> DATA RECORDS
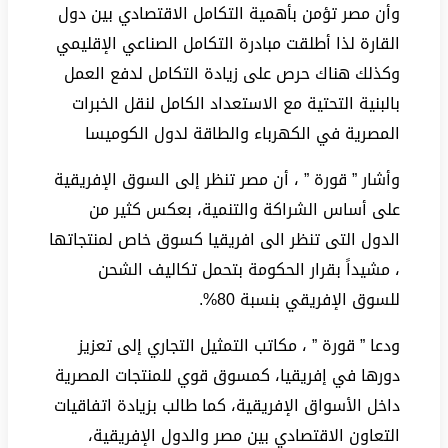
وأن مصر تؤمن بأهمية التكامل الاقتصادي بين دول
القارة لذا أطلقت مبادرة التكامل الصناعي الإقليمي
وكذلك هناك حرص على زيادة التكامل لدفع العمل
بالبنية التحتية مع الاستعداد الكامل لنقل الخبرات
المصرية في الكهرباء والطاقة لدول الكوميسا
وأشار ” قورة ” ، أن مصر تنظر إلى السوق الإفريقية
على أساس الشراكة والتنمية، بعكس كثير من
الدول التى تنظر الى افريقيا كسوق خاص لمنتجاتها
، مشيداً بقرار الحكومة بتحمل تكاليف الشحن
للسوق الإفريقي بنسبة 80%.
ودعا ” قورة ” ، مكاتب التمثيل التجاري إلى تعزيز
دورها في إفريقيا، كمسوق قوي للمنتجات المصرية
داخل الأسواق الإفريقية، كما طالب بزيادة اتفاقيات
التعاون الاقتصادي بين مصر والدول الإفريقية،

---

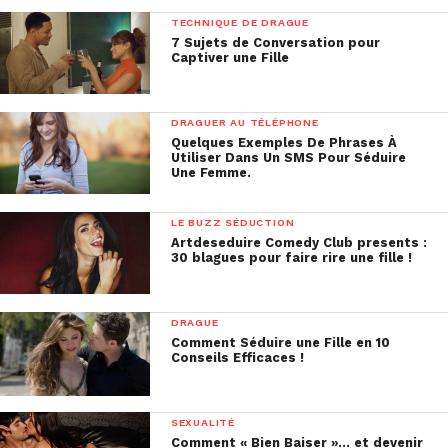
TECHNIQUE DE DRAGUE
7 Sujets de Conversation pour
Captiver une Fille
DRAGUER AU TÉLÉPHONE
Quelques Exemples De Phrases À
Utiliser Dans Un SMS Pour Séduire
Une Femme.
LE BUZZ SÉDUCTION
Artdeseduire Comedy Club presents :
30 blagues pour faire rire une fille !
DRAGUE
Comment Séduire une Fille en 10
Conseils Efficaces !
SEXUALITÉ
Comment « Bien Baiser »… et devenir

> YOUR OBJECTIVE
All lines carrying the word "تنظر" must be copied from the data above.

> WRITTEN ANSWER
وأشار ” قورة ” ، أن مصر تنظر إلى السوق الإفريقية
الدول التى تنظر الى افريقيا كسوق خاص لمنتجاتها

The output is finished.